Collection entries
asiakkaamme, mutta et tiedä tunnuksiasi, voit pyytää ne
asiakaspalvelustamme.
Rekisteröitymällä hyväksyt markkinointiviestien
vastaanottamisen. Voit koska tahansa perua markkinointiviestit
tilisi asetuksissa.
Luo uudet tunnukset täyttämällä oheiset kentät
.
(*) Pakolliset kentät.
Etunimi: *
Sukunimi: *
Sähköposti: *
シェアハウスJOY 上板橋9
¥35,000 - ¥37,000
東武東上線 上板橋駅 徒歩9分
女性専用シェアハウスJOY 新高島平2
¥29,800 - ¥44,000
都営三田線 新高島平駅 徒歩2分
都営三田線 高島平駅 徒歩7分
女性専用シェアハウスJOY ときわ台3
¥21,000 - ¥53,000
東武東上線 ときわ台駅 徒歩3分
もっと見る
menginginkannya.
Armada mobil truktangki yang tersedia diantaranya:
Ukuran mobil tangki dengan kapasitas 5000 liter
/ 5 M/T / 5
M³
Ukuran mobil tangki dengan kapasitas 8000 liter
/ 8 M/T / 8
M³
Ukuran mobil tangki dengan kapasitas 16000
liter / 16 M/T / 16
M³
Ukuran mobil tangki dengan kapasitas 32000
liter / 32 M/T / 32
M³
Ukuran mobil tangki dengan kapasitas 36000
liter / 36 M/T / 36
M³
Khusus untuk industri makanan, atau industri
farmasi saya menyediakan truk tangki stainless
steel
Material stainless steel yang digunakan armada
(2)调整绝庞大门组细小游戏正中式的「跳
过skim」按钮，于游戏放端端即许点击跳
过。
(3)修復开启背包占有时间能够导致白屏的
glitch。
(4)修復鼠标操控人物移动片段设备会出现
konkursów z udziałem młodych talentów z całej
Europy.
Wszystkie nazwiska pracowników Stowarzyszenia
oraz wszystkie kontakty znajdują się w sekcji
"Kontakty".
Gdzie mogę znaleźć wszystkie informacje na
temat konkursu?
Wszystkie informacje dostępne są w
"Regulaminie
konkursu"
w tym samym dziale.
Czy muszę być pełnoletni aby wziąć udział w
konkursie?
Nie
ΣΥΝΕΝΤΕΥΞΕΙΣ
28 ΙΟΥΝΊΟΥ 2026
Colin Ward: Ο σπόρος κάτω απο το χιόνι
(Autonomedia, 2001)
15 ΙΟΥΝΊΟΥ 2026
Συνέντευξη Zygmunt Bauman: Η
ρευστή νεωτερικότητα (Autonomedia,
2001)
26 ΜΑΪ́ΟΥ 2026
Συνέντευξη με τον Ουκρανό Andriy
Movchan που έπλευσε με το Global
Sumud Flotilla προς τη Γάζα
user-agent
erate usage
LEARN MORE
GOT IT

[Directions]
Copy each line of the data above that holds "yang".

[Written solution]
Armada mobil truktangki yang tersedia diantaranya:
Material stainless steel yang digunakan armada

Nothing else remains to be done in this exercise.